Exercise material
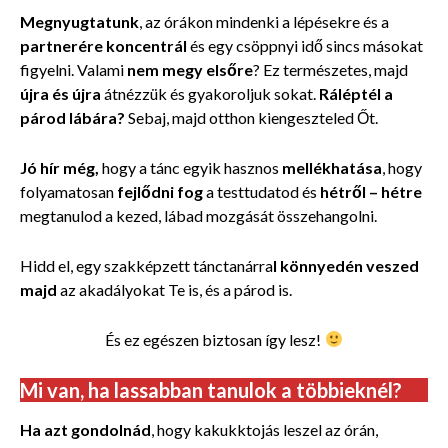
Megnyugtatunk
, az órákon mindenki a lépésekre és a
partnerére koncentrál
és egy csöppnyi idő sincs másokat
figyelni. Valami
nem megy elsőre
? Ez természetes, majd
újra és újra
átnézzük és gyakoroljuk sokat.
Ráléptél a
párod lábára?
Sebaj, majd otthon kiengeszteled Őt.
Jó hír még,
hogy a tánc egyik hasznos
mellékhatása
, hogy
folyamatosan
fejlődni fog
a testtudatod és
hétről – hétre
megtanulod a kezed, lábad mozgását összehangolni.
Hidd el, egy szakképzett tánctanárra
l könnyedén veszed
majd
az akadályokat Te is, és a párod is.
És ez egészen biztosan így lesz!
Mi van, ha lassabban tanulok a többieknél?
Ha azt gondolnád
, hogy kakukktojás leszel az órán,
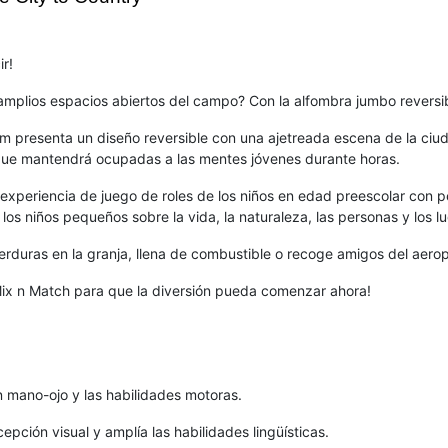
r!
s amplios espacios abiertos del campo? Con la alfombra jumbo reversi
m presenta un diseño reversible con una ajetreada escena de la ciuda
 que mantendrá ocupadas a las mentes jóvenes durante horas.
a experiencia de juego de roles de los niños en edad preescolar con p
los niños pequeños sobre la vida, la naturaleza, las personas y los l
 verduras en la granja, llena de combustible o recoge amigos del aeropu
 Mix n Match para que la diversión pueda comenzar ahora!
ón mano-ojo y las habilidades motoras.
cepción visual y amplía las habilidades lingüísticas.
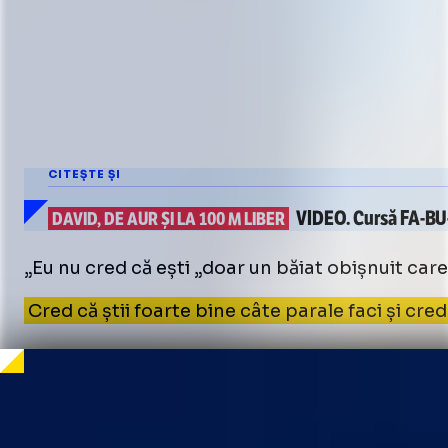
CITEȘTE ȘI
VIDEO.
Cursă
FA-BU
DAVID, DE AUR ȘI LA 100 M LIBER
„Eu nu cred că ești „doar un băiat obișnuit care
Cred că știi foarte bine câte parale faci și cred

==

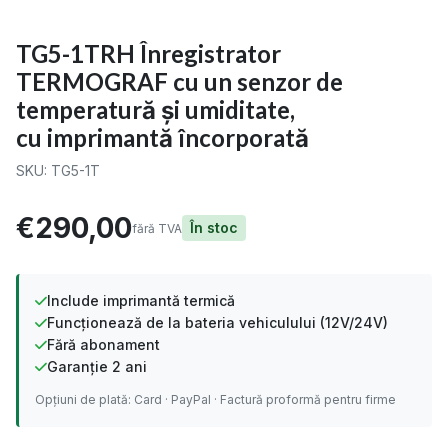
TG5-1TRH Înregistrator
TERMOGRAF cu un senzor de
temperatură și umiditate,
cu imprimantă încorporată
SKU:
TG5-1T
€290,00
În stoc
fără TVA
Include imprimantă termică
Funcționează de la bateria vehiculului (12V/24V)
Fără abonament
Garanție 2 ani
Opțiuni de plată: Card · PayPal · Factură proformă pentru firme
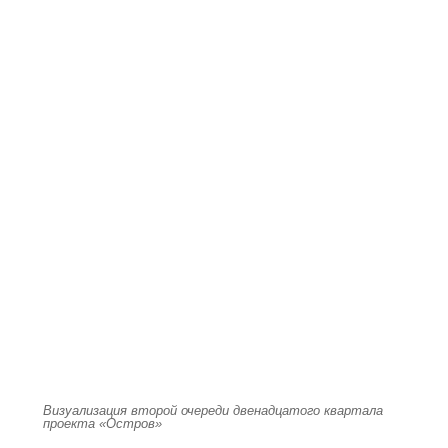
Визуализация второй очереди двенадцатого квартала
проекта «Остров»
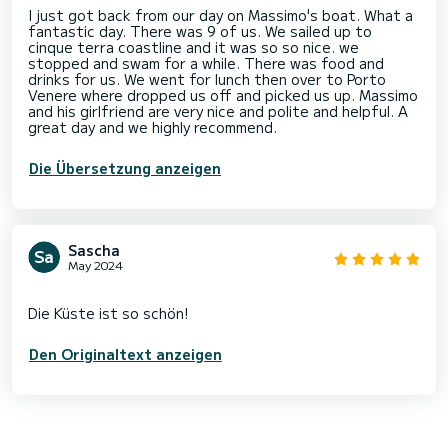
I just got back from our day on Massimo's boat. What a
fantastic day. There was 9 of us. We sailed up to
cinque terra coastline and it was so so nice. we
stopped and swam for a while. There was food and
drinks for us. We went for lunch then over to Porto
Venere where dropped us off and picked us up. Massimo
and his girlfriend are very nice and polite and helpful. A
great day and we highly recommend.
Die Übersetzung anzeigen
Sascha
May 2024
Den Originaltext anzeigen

...

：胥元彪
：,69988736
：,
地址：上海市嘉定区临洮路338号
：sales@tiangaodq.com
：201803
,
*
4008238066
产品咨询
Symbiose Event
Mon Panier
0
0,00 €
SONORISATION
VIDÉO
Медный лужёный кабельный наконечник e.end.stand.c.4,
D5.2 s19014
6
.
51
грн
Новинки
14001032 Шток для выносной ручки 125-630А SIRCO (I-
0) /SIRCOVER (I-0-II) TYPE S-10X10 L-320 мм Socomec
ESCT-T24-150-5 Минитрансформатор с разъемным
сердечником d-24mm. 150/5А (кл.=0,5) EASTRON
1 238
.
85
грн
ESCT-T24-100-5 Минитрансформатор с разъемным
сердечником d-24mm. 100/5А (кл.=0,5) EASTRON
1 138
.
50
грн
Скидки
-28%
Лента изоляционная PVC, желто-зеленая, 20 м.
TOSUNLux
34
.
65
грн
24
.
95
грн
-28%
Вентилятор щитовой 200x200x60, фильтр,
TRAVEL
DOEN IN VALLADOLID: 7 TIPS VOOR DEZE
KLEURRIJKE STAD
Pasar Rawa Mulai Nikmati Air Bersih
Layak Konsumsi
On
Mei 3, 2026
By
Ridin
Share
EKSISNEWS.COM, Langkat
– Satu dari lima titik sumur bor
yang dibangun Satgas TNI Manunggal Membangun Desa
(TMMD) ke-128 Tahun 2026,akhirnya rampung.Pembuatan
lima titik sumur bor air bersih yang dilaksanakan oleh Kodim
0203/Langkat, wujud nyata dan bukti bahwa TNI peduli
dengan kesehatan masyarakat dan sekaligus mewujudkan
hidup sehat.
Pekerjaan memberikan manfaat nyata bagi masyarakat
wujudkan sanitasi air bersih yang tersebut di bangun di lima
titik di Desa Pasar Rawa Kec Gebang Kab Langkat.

Directions for this task
For this exercise, transcribe exactly the part of the records above that opens with the line containing "folyamatosan" and closes with the one containing "los niños pequeños". Pictures are not part of the copy.

Answer section
folyamatosan
fejlődni fog
a testtudatod és
hétről – hétre
megtanulod a kezed, lábad mozgását összehangolni.
Hidd el, egy szakképzett tánctanárra
l könnyedén veszed
majd
az akadályokat Te is, és a párod is.
És ez egészen biztosan így lesz!
Mi van, ha lassabban tanulok a többieknél?
Ha azt gondolnád
, hogy kakukktojás leszel az órán,
r!
s amplios espacios abiertos del campo? Con la alfombra jumbo reversi
m presenta un diseño reversible con una ajetreada escena de la ciuda
 que mantendrá ocupadas a las mentes jóvenes durante horas.
a experiencia de juego de roles de los niños en edad preescolar con p
los niños pequeños sobre la vida, la naturaleza, las personas y los l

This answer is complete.